▶ _Bounding box prediction data_

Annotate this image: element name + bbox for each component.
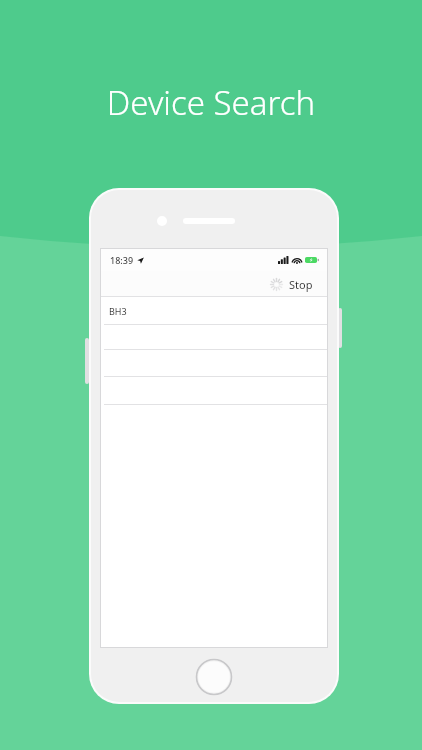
staticText: 18:39 — [110, 254, 134, 266]
button[interactable] — [101, 325, 327, 350]
button[interactable] — [101, 377, 327, 405]
staticText: Stop — [289, 277, 313, 292]
staticText: BH3 — [109, 305, 127, 317]
other: Searching — [270, 278, 283, 291]
staticText: Device Search — [0, 80, 422, 125]
button[interactable]: Searching — [266, 275, 317, 294]
button[interactable]: BH3 — [101, 297, 327, 325]
button[interactable] — [101, 350, 327, 377]
other: Home — [196, 659, 232, 695]
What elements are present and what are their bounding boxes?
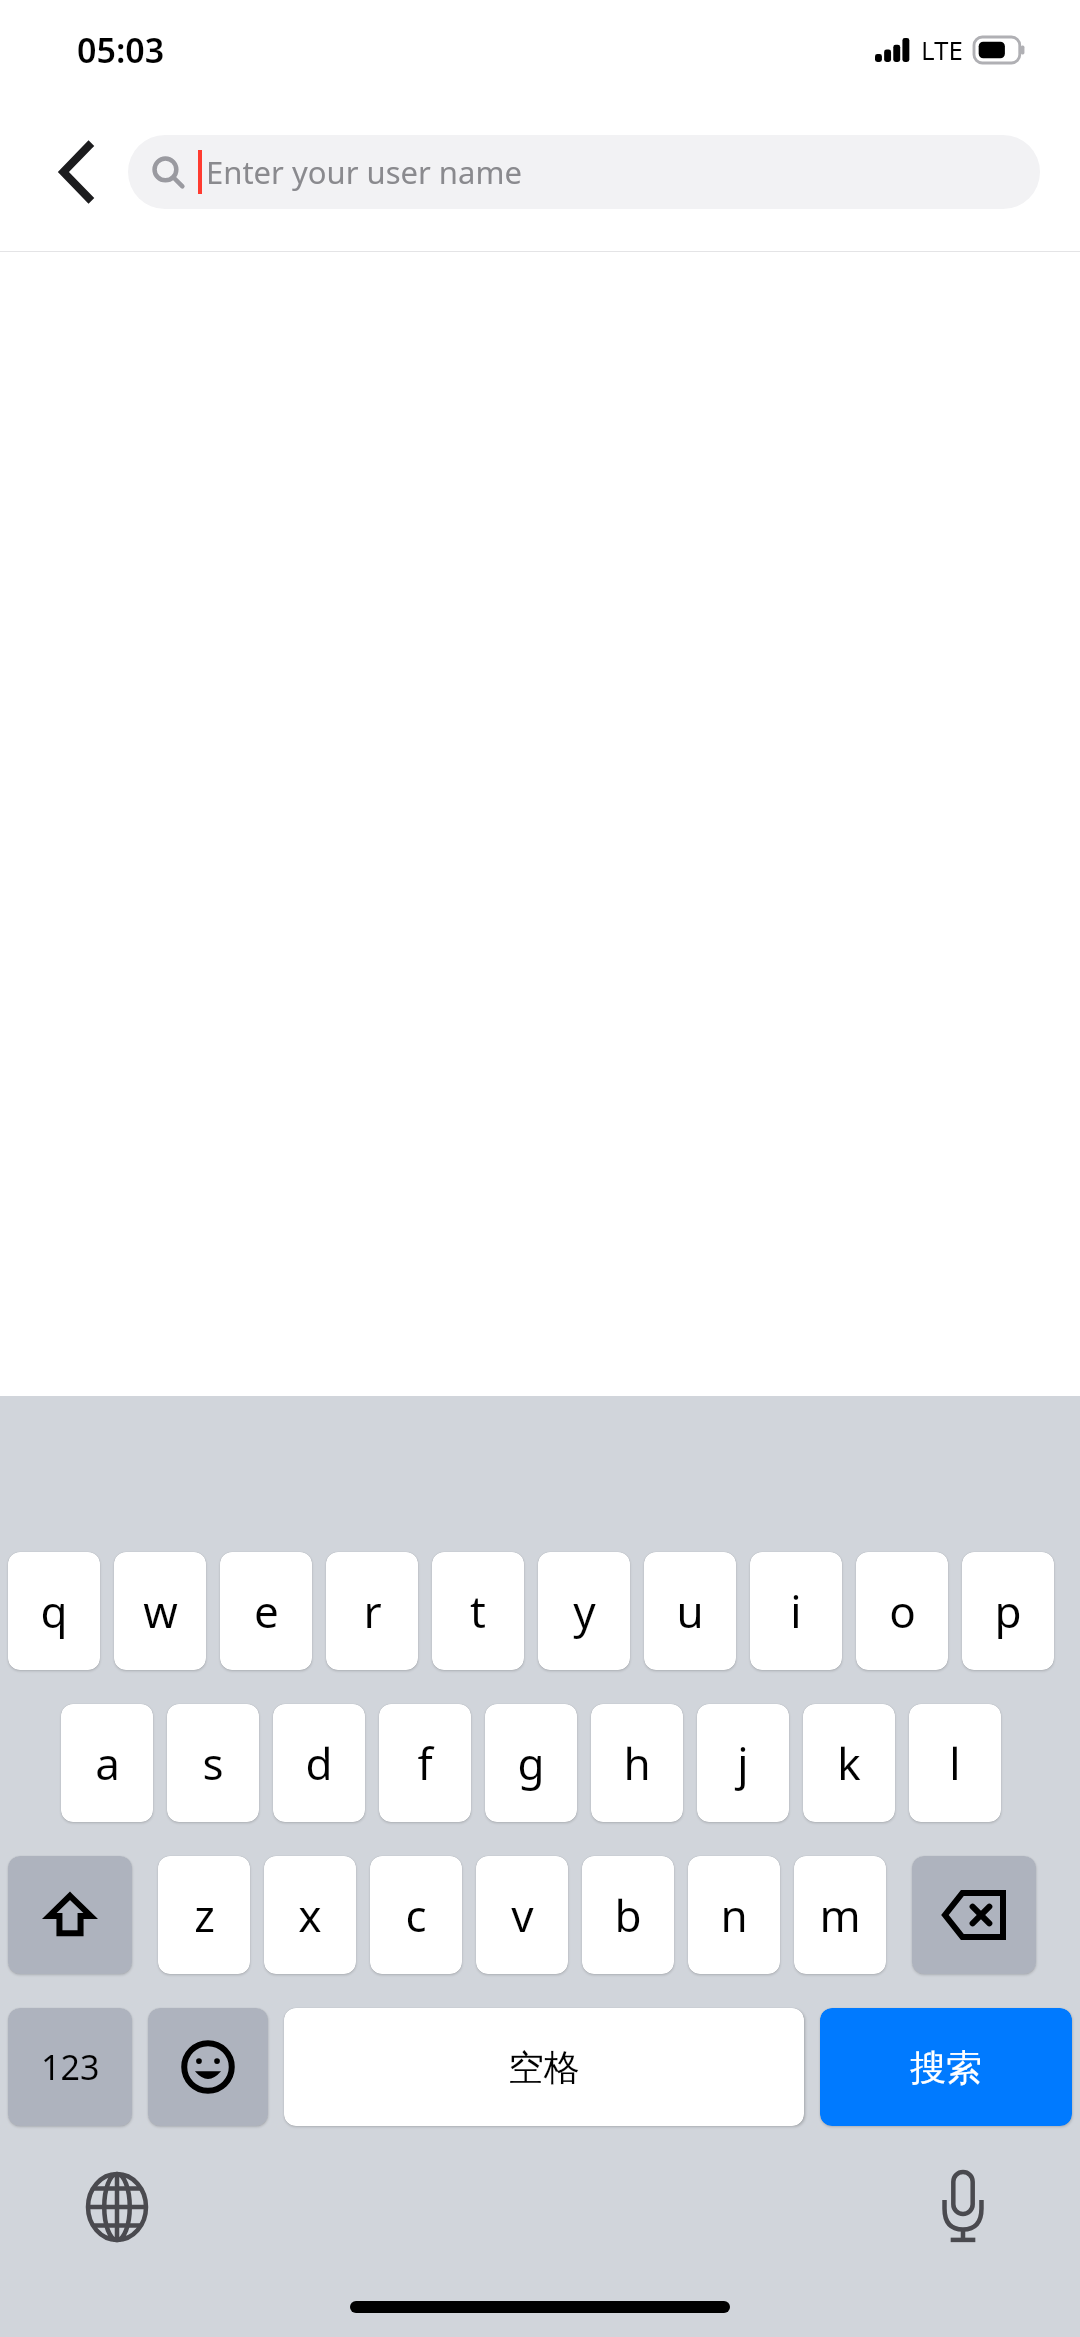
button[interactable]: q bbox=[8, 1552, 100, 1670]
staticText: f bbox=[417, 1733, 433, 1793]
button[interactable]: n bbox=[688, 1856, 780, 1974]
button[interactable]: h bbox=[591, 1704, 683, 1822]
staticText: s bbox=[202, 1733, 224, 1793]
staticText: v bbox=[511, 1885, 534, 1945]
button[interactable]: Emoji bbox=[148, 2008, 268, 2126]
button[interactable]: t bbox=[432, 1552, 524, 1670]
staticText: LTE bbox=[921, 32, 964, 67]
staticText: e bbox=[254, 1581, 279, 1641]
button[interactable]: p bbox=[962, 1552, 1054, 1670]
button[interactable]: v bbox=[476, 1856, 568, 1974]
button[interactable]: Shift bbox=[8, 1856, 132, 1974]
staticText: b bbox=[614, 1885, 642, 1945]
button[interactable]: Back bbox=[32, 128, 120, 216]
button[interactable]: f bbox=[379, 1704, 471, 1822]
staticText: w bbox=[143, 1581, 178, 1641]
button[interactable]: r bbox=[326, 1552, 418, 1670]
staticText: c bbox=[405, 1885, 427, 1945]
button[interactable]: Backspace bbox=[912, 1856, 1036, 1974]
button[interactable]: x bbox=[264, 1856, 356, 1974]
button[interactable]: Dictation bbox=[918, 2162, 1008, 2252]
staticText: q bbox=[40, 1581, 68, 1641]
staticText: o bbox=[889, 1581, 916, 1641]
button[interactable]: y bbox=[538, 1552, 630, 1670]
button[interactable]: z bbox=[158, 1856, 250, 1974]
button[interactable]: u bbox=[644, 1552, 736, 1670]
staticText: Enter your user name bbox=[206, 151, 522, 193]
button[interactable]: m bbox=[794, 1856, 886, 1974]
staticText: p bbox=[994, 1581, 1022, 1641]
button[interactable]: s bbox=[167, 1704, 259, 1822]
staticText: 05:03 bbox=[77, 27, 165, 73]
button[interactable]: 空格 bbox=[284, 2008, 804, 2126]
staticText: i bbox=[790, 1581, 802, 1641]
staticText: 搜索 bbox=[910, 2045, 982, 2090]
button[interactable]: a bbox=[61, 1704, 153, 1822]
button[interactable]: g bbox=[485, 1704, 577, 1822]
button[interactable]: 123 bbox=[8, 2008, 132, 2126]
staticText: 123 bbox=[41, 2044, 100, 2090]
staticText: z bbox=[194, 1885, 215, 1945]
button[interactable]: k bbox=[803, 1704, 895, 1822]
staticText: r bbox=[363, 1581, 382, 1641]
staticText: m bbox=[819, 1885, 861, 1945]
staticText: a bbox=[95, 1733, 120, 1793]
staticText: n bbox=[720, 1885, 748, 1945]
button[interactable]: j bbox=[697, 1704, 789, 1822]
staticText: h bbox=[623, 1733, 651, 1793]
button[interactable]: Enter your user name bbox=[128, 135, 1040, 209]
button[interactable]: d bbox=[273, 1704, 365, 1822]
button[interactable]: b bbox=[582, 1856, 674, 1974]
staticText: u bbox=[676, 1581, 704, 1641]
button[interactable]: i bbox=[750, 1552, 842, 1670]
staticText: x bbox=[298, 1885, 322, 1945]
staticText: k bbox=[837, 1733, 861, 1793]
button[interactable]: e bbox=[220, 1552, 312, 1670]
staticText: j bbox=[737, 1733, 749, 1793]
button[interactable]: 搜索 bbox=[820, 2008, 1072, 2126]
button[interactable]: l bbox=[909, 1704, 1001, 1822]
button[interactable]: o bbox=[856, 1552, 948, 1670]
staticText: l bbox=[949, 1733, 961, 1793]
staticText: d bbox=[305, 1733, 333, 1793]
staticText: y bbox=[573, 1581, 596, 1641]
button[interactable]: Change keyboard bbox=[72, 2162, 162, 2252]
staticText: g bbox=[517, 1733, 545, 1793]
staticText: t bbox=[470, 1581, 486, 1641]
button[interactable]: w bbox=[114, 1552, 206, 1670]
staticText: 空格 bbox=[508, 2045, 580, 2090]
button[interactable]: c bbox=[370, 1856, 462, 1974]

▶ _EXERCISE REQUIREMENTS_
Without the pictures, return the entries exactly as they appear.

▶ _WRITTEN SOLUTION_
Annotate this image: element name + bbox for each component.
staticText: 18:39 — [110, 254, 134, 266]
button[interactable] — [101, 325, 327, 350]
button[interactable] — [101, 377, 327, 405]
staticText: Stop — [289, 277, 313, 292]
staticText: BH3 — [109, 305, 127, 317]
other: Searching — [270, 278, 283, 291]
staticText: Device Search — [0, 80, 422, 125]
button[interactable]: Searching — [266, 275, 317, 294]
button[interactable]: BH3 — [101, 297, 327, 325]
button[interactable] — [101, 350, 327, 377]
other: Home — [196, 659, 232, 695]
What elements are present and what are their bounding boxes?
button[interactable]: q bbox=[8, 1552, 100, 1670]
staticText: f bbox=[417, 1733, 433, 1793]
button[interactable]: n bbox=[688, 1856, 780, 1974]
button[interactable]: h bbox=[591, 1704, 683, 1822]
staticText: s bbox=[202, 1733, 224, 1793]
staticText: v bbox=[511, 1885, 534, 1945]
button[interactable]: Emoji bbox=[148, 2008, 268, 2126]
button[interactable]: t bbox=[432, 1552, 524, 1670]
staticText: LTE bbox=[921, 32, 964, 67]
staticText: e bbox=[254, 1581, 279, 1641]
button[interactable]: p bbox=[962, 1552, 1054, 1670]
button[interactable]: v bbox=[476, 1856, 568, 1974]
button[interactable]: Shift bbox=[8, 1856, 132, 1974]
staticText: b bbox=[614, 1885, 642, 1945]
button[interactable]: Back bbox=[32, 128, 120, 216]
button[interactable]: f bbox=[379, 1704, 471, 1822]
staticText: w bbox=[143, 1581, 178, 1641]
button[interactable]: r bbox=[326, 1552, 418, 1670]
staticText: c bbox=[405, 1885, 427, 1945]
button[interactable]: Backspace bbox=[912, 1856, 1036, 1974]
button[interactable]: x bbox=[264, 1856, 356, 1974]
button[interactable]: Dictation bbox=[918, 2162, 1008, 2252]
staticText: q bbox=[40, 1581, 68, 1641]
staticText: o bbox=[889, 1581, 916, 1641]
button[interactable]: y bbox=[538, 1552, 630, 1670]
button[interactable]: z bbox=[158, 1856, 250, 1974]
button[interactable]: u bbox=[644, 1552, 736, 1670]
staticText: Enter your user name bbox=[206, 151, 522, 193]
button[interactable]: m bbox=[794, 1856, 886, 1974]
staticText: p bbox=[994, 1581, 1022, 1641]
button[interactable]: s bbox=[167, 1704, 259, 1822]
staticText: 05:03 bbox=[77, 27, 165, 73]
button[interactable]: 空格 bbox=[284, 2008, 804, 2126]
staticText: i bbox=[790, 1581, 802, 1641]
staticText: 搜索 bbox=[910, 2045, 982, 2090]
button[interactable]: a bbox=[61, 1704, 153, 1822]
button[interactable]: g bbox=[485, 1704, 577, 1822]
button[interactable]: 123 bbox=[8, 2008, 132, 2126]
staticText: 123 bbox=[41, 2044, 100, 2090]
staticText: z bbox=[194, 1885, 215, 1945]
button[interactable]: k bbox=[803, 1704, 895, 1822]
staticText: r bbox=[363, 1581, 382, 1641]
staticText: m bbox=[819, 1885, 861, 1945]
staticText: a bbox=[95, 1733, 120, 1793]
staticText: n bbox=[720, 1885, 748, 1945]
button[interactable]: j bbox=[697, 1704, 789, 1822]
staticText: h bbox=[623, 1733, 651, 1793]
button[interactable]: Enter your user name bbox=[128, 135, 1040, 209]
button[interactable]: d bbox=[273, 1704, 365, 1822]
button[interactable]: b bbox=[582, 1856, 674, 1974]
staticText: u bbox=[676, 1581, 704, 1641]
button[interactable]: i bbox=[750, 1552, 842, 1670]
staticText: x bbox=[298, 1885, 322, 1945]
staticText: k bbox=[837, 1733, 861, 1793]
button[interactable]: e bbox=[220, 1552, 312, 1670]
staticText: j bbox=[737, 1733, 749, 1793]
button[interactable]: 搜索 bbox=[820, 2008, 1072, 2126]
button[interactable]: l bbox=[909, 1704, 1001, 1822]
button[interactable]: o bbox=[856, 1552, 948, 1670]
staticText: l bbox=[949, 1733, 961, 1793]
staticText: d bbox=[305, 1733, 333, 1793]
staticText: y bbox=[573, 1581, 596, 1641]
button[interactable]: Change keyboard bbox=[72, 2162, 162, 2252]
staticText: g bbox=[517, 1733, 545, 1793]
staticText: t bbox=[470, 1581, 486, 1641]
button[interactable]: w bbox=[114, 1552, 206, 1670]
staticText: 空格 bbox=[508, 2045, 580, 2090]
button[interactable]: c bbox=[370, 1856, 462, 1974]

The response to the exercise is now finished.